Ed Markey's illustrious Nikes.

By Erin Clark/The Boston Globe

If 2016 taught politicians anything, it’s that co-opting pop-culture references to pander to young people does not work—think “Pokémon GO to the polls” and whipping and nae nae-ing on Ellen. But Markey’s “air revolution” dad joke suits his persona in a way that doesn’t feel forced. It’s also a sincere double entendre: he has a deep connection to a piece of popular culture that appeals to young voters, and he’s using it to offer them the kinds of radical climate policies that, if enacted, would lead to material changes in their lives. 

In the history of American electoral politics, this is the first time Brendan Dunne, general manager of the sneaker-centric blog Sole Collector and cohost of the sneaker talk show Full Size Run, has seen a politician use sneakers “to say something so definitive.” Dunne told me that Markey’s Air Revolutions stand out for a couple reasons: it’s not a pair the average consumer would easily recognize, but the shoes were highly influential at the time of their release, given that they were among the first releases to show off the Nike Air’s “bubble” technology in a visible way—a development that contributed to Nike becoming the top U.S. sneaker brand. “You have to be a few layers deep into sneakers to know about the Revolution,” Dunne said, a point confirmed by Politico and New York magazine reports that misidentified them. He added that it would be “way too obvious” for a politician to pander to young people by flaunting, say, a pair of Yeezys or Off-White Air Jordans. “It’s the fact that he’s actually wearing something from an era when he got a lot of use out of it—the context makes sense, and it feels more authentic.”

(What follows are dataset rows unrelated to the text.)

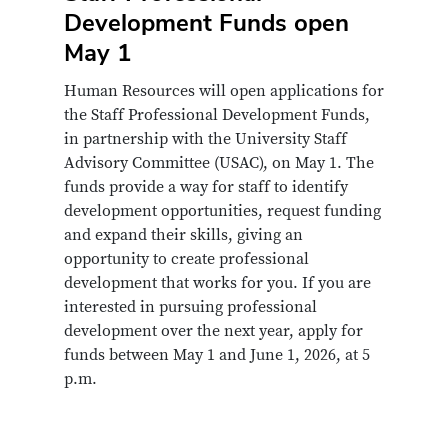
Items
Development Funds open
May 1
Human Resources will open applications for
the Staff Professional Development Funds,
in partnership with the University Staff
Advisory Committee (USAC), on May 1. The
funds provide a way for staff to identify
development opportunities, request funding
and expand their skills, giving an
opportunity to create professional
development that works for you. If you are
interested in pursuing professional
development over the next year, apply for
funds between May 1 and June 1, 2026, at 5
p.m.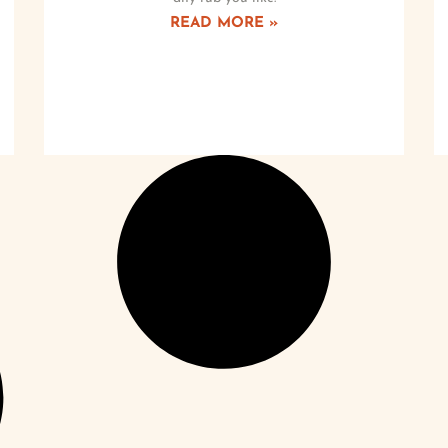
READ MORE »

Markey, who uses the 33-year-old shoes like a ’90s Toyota Camry pushing 300,000 miles, recently got them back from the cobbler—or, as he described it, sent them “off to the Air Revolution hospital” to have them “glued“ back together—just in time for his return to the campaign trail ahead of the September 1 primary. And they’re just as much of a fan favorite in-person as they are in his Twitter ’fit pics. “Let me see those shoes!” one young supporter yelled during a socially distanced campaign stop, according to a Boston Globe report last week that noted how “Markey shimmied his sneakers into the frame for a selfie.” 

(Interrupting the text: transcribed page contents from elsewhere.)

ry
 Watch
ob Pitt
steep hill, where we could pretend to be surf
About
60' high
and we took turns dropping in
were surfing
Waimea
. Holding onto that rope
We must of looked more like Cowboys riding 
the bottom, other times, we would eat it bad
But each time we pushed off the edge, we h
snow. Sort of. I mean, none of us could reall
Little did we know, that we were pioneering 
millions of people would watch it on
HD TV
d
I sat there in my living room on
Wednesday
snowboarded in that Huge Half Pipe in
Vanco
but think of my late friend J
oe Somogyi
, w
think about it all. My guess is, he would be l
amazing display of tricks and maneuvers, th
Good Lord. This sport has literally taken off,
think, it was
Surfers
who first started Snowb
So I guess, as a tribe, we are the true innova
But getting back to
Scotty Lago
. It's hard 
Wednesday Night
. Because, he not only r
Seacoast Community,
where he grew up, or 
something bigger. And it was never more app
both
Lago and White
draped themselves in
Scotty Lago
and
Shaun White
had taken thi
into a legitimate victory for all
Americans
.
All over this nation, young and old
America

He’ll wear them until they wear out—an embodiment, he explained to me, of his working-class mentality, and a symbolic reminder to strive for something better. “From my perspective, Caleb, my basketball shoes have always been aspirational,” he said. “And when you put them on, you know you’re dreaming, you’re thinking of what the future is all about. So that’s how I’ve always felt about my basketball shoes—that’s why I still wear them. I get up in the morning and put them on. When I’m going to sleep at night, I take them off. So that’s who I am. And that’s who I’ve always been.”